NJIT picked up its biggest win in program history today. (USATSI)
NJIT picked up its biggest win in program history today. (USATSI)

The New Jersey Institute of Technology is the lone independent in Division I. Coming into today's matchup with Michigan, it was ranked 293rd in KenPom with a 2-5 record and two losses this season to UMass-Lowell -- which is only in its second year of Division I competition.

None of that mattered today though, as the Highlanders defeated the 17th-ranked Wolverines 72-70 in what will likely be the biggest upset of the season. Damon Lynn paced NJIT with 20 points, including six 3-pointers, as the Highlanders shot 58.7 percent from the field.

By the way, that 58.7 percent from the field mark? It was completely deserved. Michigan's defense today was an absolute disaster, allowing the Highlanders to get wherever they wanted on the floor.

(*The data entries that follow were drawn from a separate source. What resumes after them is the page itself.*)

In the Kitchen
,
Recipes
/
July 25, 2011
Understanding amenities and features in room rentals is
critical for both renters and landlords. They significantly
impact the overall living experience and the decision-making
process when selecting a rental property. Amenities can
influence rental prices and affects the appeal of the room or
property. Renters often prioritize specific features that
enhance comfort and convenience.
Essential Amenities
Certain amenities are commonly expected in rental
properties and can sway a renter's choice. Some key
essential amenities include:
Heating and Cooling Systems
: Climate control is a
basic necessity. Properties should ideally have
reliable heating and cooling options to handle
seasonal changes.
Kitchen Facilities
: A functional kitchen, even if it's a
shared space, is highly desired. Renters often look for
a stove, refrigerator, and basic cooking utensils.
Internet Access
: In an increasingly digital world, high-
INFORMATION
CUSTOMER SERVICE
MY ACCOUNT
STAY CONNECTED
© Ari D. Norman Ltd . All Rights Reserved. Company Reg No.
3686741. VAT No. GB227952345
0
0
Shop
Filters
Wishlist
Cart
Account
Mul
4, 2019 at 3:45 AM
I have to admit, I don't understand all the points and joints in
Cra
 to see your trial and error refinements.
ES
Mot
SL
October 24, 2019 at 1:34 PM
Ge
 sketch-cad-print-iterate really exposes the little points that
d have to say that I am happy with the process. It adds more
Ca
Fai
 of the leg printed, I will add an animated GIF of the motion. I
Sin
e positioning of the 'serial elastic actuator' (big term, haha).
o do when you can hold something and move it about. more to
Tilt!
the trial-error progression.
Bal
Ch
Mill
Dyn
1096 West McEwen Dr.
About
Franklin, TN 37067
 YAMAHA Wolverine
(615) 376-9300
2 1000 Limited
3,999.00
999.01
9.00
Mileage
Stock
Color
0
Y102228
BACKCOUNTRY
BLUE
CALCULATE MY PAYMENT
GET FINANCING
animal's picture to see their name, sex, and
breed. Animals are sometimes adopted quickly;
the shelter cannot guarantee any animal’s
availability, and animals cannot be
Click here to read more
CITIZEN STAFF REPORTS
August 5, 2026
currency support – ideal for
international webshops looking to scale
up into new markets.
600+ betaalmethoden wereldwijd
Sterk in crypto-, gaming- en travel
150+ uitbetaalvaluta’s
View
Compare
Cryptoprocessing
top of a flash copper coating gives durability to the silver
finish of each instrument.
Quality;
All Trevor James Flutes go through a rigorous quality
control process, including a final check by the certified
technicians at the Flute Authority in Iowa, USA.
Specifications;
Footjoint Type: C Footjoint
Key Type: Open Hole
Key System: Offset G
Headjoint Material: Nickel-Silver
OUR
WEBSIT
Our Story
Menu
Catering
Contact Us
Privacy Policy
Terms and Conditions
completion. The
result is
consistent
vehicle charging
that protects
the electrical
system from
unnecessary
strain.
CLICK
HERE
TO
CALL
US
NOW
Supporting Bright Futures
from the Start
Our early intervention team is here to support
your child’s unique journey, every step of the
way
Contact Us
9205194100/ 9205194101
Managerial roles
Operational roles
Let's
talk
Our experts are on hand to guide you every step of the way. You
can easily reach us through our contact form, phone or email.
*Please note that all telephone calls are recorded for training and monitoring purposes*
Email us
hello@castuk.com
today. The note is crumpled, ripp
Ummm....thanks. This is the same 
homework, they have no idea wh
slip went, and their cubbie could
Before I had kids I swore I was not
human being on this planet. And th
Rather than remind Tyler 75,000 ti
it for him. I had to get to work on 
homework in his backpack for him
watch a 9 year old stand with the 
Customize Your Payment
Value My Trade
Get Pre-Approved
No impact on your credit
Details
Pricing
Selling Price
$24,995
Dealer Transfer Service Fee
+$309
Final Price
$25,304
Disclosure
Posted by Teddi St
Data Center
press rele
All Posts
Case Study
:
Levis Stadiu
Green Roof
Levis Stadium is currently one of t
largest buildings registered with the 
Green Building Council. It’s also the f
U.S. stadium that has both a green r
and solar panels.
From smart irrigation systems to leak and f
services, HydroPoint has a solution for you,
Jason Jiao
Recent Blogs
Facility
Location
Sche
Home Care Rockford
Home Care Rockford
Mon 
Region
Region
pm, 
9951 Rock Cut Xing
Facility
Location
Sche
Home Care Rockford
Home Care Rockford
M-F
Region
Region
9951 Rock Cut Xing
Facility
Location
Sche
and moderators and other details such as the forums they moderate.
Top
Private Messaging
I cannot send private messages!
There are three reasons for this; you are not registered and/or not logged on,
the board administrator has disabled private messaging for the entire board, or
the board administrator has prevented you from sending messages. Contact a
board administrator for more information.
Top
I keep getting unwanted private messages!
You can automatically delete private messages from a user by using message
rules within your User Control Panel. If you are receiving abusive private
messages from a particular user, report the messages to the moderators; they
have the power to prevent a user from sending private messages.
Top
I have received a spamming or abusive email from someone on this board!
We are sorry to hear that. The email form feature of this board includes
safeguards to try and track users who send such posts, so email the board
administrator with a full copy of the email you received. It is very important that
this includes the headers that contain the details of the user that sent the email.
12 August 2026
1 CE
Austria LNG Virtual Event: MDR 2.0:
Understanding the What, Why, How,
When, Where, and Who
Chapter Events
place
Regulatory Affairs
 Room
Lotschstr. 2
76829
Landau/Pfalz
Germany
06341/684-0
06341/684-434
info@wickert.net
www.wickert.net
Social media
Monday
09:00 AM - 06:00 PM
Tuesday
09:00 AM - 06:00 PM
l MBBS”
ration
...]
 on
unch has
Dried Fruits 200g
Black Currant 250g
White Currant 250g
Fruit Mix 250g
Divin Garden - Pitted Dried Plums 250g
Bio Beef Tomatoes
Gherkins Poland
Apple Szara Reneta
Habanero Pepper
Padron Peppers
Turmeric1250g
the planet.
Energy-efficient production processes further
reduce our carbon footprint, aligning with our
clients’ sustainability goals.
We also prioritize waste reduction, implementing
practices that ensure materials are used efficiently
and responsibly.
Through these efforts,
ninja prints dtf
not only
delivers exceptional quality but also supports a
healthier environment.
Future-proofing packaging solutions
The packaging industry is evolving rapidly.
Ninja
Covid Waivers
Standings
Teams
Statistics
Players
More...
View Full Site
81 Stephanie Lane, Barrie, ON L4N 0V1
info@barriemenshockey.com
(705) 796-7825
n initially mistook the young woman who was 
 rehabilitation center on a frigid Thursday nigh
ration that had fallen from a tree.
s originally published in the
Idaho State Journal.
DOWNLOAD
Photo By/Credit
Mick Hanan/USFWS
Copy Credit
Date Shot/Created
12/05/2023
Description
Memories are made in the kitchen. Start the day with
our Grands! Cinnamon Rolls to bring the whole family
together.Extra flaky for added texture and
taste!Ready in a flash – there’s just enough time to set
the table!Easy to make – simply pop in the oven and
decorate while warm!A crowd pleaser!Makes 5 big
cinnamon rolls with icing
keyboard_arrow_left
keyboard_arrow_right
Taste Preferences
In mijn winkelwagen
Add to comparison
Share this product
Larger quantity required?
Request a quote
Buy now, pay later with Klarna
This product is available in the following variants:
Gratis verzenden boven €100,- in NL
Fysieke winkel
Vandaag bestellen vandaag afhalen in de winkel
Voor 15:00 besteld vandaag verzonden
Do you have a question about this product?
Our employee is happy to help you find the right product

Maybe the 11-17 mark from 3-point range was a little bit outrageous, especially when Lynn hit two contested ones in final sequences of the game. However, that's why you can't just defend for the final 10 minutes of a game and expect to come out with a win. The Highlanders got out to a 51-44 lead at one point because Michigan let them, and because of stellar offensive execution.

To only call this an upset is probably underselling it a bit, honestly. According to Bet Labs, NJIT's win over Michigan is the biggest upset in terms of point spread since 2007, when Gardner-Webb beat Kentucky.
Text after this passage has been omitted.